A participação nos gastos: os alimentos respondem por quase 19% do CPI.
O FPI mede as variações no preço médio de itens alimentares vendidos no país e é calculado e divulgado mensalmente pela Statistics New Zealand, acompanhando uma cesta de itens que reflete o padrão de consumo das famílias e servindo como um importante indicador de inflação.

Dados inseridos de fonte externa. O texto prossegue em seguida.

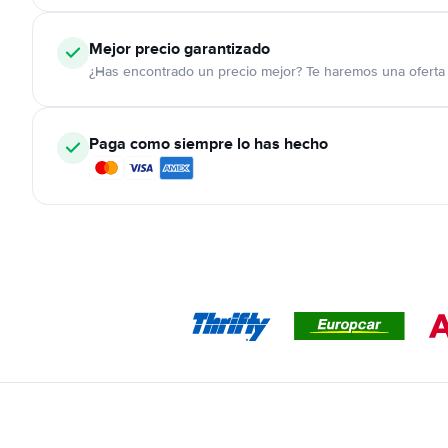
Mejor precio garantizado
¿Has encontrado un precio mejor? Te haremos una oferta 
Paga como siempre lo has hecho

Ontem, foram destacadas observações relevantes sobre inflação: Governador do RBNZ, Breman: se a economia evoluir conforme o esperado, a taxa atual de 2,5% tende a permanecer.
O recuo mensal do FPI de alimentos pode ser visto com bons olhos pelo Banco da Reserva da Nova Zelândia (RBNZ), pois sugere que um componente mais persistente da inflação pode estar desacelerando. Como os alimentos representam quase um quinto da cesta do CPI, quedas modestas podem impactar significativamente a inflação.
Para o RBNZ, a inflação de alimentos continua desafiadora, impulsionada por choques globais de suprimentos, custos de insumos mais elevados, eventos climáticos e margens mais altas em partes da cadeia de suprimentos. Apesar da inflação anual de alimentos permanecer elevada em 4,4%, o segundo recuo mensal consecutivo indica possibilidade de desaceleração de pressões no curto prazo.
Essa prática de desaceleração é especialmente relevante, pois o banco busca reconduzir a inflação ao intervalo-alvo de 1% a 3% sem prejudicar a demanda das famílias. Preços de alimentos são visíveis e sensíveis politicamente; uma moderação sustentada pode ajudar a aliviar o custo de vida para famílias já pressionadas por taxas de hipoteca altas.
Sob a ótica de política, preços mais baixos de alimentos corroboram a ideia de que políticas monetárias restritivas já estão se fazendo sentir na economia. Embora o RBNZ não deva mudar de direção com base em um único dado, tentativas contínuas de queda na inflação de alimentos fortalecem a confiança de que a desinflação mais ampla pode se consolidar, dando aos formuladores de políticas mais flexibilidade no médio prazo.